The approbation of those immediately concerned in the consequences is nothing to this author. He and his friends have so much tenderness for people's interests, and understand them so much better than
they do themselves, that, whilst these politicians are contending for the best of possible terms, the claimants are obliged to go without any terms at all.
One of the first and justest complaints against the administration of the author's friends, was the want of rigor in their foreign negotiations. Their immediate successors endeavored to correct that error, along with others; and there was scarcely a foreign court, in which the new spirit that had arisen was not sensibly felt, acknowledged, and sometimes complained of. On their coming into administration, they found the demolition of Dunkirk entirely at a stand: instead of demolition, they found construction; for the French were then at work on the repair of the jettees. On the remonstrances of General Conway, some parts of these jettees were immediately destroyed. The Duke of Richmond personally surveyed the place, and obtained a fuller knowledge of its true state and condition than any of our ministers had done; and, in consequence, had larger offers from the Duke of Choiseul than had ever been received. But, as these were short of our just expectations under the treaty, he rejected them.
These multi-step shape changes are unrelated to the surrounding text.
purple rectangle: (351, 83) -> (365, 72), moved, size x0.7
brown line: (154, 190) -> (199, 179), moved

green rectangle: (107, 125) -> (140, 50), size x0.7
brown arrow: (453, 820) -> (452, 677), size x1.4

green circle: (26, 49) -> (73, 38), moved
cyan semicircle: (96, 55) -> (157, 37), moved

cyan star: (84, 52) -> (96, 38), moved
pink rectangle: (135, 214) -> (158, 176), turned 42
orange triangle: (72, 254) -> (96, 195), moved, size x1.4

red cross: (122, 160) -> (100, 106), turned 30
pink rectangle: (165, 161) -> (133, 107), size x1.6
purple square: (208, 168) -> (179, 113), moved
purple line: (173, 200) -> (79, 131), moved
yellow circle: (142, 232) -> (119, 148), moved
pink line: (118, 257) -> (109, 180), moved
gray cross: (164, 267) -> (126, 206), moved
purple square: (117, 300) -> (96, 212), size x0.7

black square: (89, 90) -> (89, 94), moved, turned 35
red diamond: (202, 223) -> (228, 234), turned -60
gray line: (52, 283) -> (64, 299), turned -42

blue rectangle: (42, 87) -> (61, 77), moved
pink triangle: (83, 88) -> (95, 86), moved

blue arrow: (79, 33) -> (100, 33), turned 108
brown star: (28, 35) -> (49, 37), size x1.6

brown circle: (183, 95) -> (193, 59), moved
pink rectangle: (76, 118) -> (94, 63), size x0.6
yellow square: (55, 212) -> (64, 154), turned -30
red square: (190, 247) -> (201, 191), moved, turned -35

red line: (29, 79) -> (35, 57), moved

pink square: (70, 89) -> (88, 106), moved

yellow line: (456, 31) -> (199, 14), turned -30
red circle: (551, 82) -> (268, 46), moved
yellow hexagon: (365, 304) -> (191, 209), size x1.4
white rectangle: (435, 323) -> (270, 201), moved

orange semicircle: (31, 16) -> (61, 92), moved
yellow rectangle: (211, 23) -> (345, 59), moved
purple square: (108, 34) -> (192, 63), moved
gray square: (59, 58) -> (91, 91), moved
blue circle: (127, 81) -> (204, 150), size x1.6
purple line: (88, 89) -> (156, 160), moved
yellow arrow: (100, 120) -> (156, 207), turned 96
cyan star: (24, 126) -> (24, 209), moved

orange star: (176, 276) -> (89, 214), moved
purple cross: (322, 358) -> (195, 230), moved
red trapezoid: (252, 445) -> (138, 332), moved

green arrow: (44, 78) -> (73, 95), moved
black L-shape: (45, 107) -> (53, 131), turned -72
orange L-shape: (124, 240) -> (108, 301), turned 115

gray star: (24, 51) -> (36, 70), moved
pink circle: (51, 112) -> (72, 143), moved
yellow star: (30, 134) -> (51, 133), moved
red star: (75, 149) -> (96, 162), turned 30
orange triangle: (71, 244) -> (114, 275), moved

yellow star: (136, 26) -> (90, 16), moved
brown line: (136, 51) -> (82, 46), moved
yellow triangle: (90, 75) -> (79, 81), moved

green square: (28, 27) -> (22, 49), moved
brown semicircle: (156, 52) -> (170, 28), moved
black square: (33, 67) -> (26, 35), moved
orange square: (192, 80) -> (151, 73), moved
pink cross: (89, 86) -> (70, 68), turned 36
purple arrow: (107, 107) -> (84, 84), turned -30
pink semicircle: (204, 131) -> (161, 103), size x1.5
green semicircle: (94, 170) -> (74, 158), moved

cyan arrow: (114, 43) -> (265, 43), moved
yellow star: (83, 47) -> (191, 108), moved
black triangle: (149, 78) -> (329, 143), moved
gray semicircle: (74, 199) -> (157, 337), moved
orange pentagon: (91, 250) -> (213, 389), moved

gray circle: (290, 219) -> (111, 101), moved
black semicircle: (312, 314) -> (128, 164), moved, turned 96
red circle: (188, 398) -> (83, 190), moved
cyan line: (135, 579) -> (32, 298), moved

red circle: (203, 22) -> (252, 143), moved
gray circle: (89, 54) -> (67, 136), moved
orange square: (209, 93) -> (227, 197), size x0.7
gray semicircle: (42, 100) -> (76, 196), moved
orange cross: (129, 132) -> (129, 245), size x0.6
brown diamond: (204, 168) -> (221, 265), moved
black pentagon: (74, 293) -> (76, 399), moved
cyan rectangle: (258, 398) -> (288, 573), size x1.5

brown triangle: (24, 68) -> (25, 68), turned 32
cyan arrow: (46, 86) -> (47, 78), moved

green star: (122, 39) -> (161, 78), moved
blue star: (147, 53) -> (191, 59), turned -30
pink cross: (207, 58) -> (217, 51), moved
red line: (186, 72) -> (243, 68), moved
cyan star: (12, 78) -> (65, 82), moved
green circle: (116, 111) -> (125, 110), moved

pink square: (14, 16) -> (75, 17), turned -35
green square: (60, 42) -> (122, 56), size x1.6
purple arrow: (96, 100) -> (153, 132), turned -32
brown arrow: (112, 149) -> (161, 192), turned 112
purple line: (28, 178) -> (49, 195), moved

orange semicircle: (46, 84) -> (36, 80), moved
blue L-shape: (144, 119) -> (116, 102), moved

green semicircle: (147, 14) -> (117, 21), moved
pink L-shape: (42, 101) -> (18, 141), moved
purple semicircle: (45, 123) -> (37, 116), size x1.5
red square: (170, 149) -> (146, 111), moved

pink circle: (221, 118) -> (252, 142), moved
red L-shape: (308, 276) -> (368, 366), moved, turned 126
Our then ministers, knowing that, in their administration, the people's minds were set at ease upon all the essential points of public and private liberty, and that no project of theirs could endanger the concord of the empire, were under no restraint from pursuing every just demand upon foreign nations.
The author, towards the end of this work, falls into reflections upon the state of public morals in this country: he draws use from this doctrine, by recommending his friend to the king and the public, as another Duke of Sully; and he concludes the whole performance with a very devout prayer.
The prayers of politicians may sometimes be sincere; and as this prayer is in substance, that the author, or his friends, may be soon brought into power, I have great reason to believe it is very much from the heart. It must be owned too that after he has drawn such a picture, such a shocking picture, of the state of this country, he has great faith in thinking the means he prays for sufficient to relieve us: after the character he has given of its inhabitants of all ranks and classes, he has great charity in caring much about them; and indeed no less hope, in being of opinion, that such a detestable nation can ever become the care of Providence. He has not even found five good men in our devoted city.